Johnson hopes to expand opportunities and internships in emerging fields like artificial intelligence, robotics, data analytics, and their applications to education and health care, and by making targeted investments in research and faculty development.

“An individual education is not just about helping our students chart a course through our classrooms,” she said. “It is about helping students with different backgrounds and different resources succeed.”

Courtesy of SUNY

Through the Excelsior Scholarship Program, the Tuition Assistance Program, and other state scholarships, half of SUNY students now attend college tuition-free, Johnson pointed out.

But she added that “tuition alone is not enough to help all of our students stay in school and finish their degrees. Other financial concerns, academic barriers, and the general unpredictability of life are challenges we need to be prepared to help our students overcome.”

To that end, she is calling for for new student emergency aid programming – currently being piloted at seven SUNY campuses to address family emergencies and unexpected financial hardships – to be expanded to all 64 campuses.

At one campus, a similar program used funds of as little as $100 to help 87 percent of the students return to class and remain on track to finish their degrees.

In addition, she wants to create a food pantry on every campus and pledged to continue to lead the way in preventing sexual assault and violence.

Another major initiative will be a push toward renewable energy across the SUNY system.

Last year SUNY spent $189 million on energy, but the future goal is a transition to clean energy.

Johnson estimates the plan will cut back SUNY’s carbon footprint by more than 400,000 tons of C02 equivalents per year.

Johnson called for purchasing 100 percent of SUNY’s electricity from zero-carbon sources and deep energy retrofits at SUNY campuses, which represent 40 percent of state-owned buildings, and announced the goal to source 100 percent of SUNY’s electricity from zero-net carbon sources as soon as possible.

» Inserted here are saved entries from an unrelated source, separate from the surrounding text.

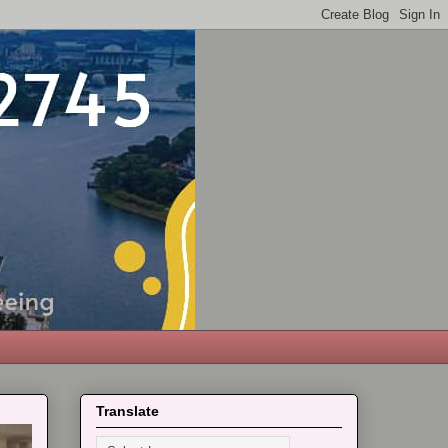
Translate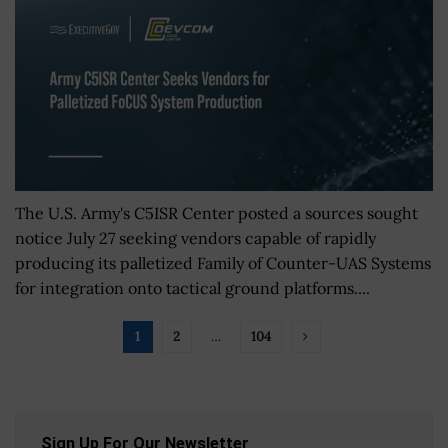
The U.S. Army's C5ISR Center posted a sources sought
notice July 27 seeking vendors capable of rapidly
producing its palletized Family of Counter-UAS Systems
for integration onto tactical ground platforms....
1
2
…
104
Sign Up For Our Newsletter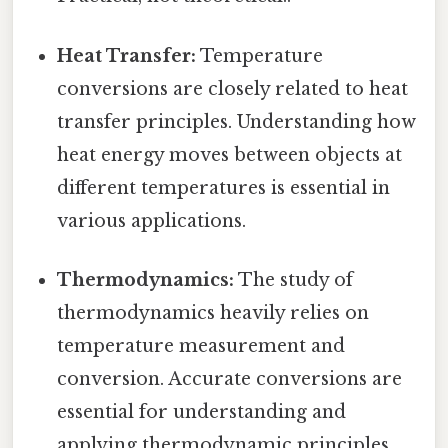
Heat Transfer:
Temperature
conversions are closely related to heat
transfer principles. Understanding how
heat energy moves between objects at
different temperatures is essential in
various applications.
Thermodynamics:
The study of
thermodynamics heavily relies on
temperature measurement and
conversion. Accurate conversions are
essential for understanding and
applying thermodynamic principles.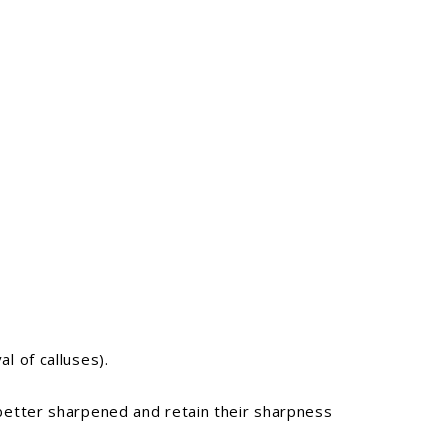
l of calluses).
 better sharpened and retain their sharpness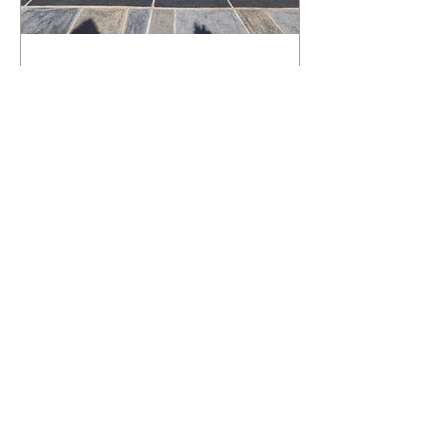
What Happens to a RenuKrete Deck
After Half a Decade? This NJ
Homeowner Has the Answer.
5 Years Later: How a RenuKrete Pool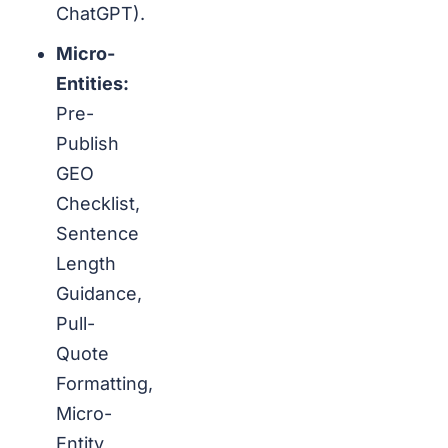
ChatGPT).
Micro-
Entities:
Pre-
Publish
GEO
Checklist,
Sentence
Length
Guidance,
Pull-
Quote
Formatting,
Micro-
Entity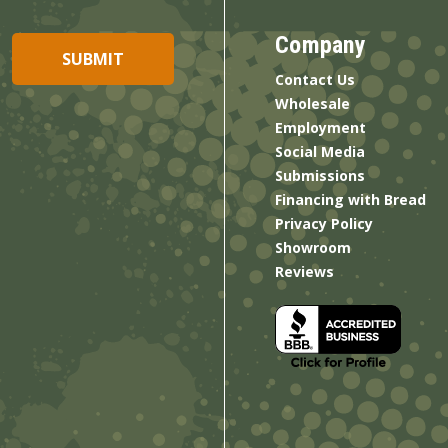
Company
Contact Us
Wholesale
Employment
Social Media
Submissions
Financing with Bread
Privacy Policy
Showroom
Reviews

She also called for all new SUNY buildings to be designed to achieve zero-net carbon emissions.

“The United States has to get a grip on our carbon emissions. And SUNY, as an engine of innovation, has a major responsibility to lead,” she said. “Certainly, our students, who are highly committed to sustainability, want and expect us to lead. Fortunately, Governor Cuomo is one of the nation’s most important leaders on this issue.”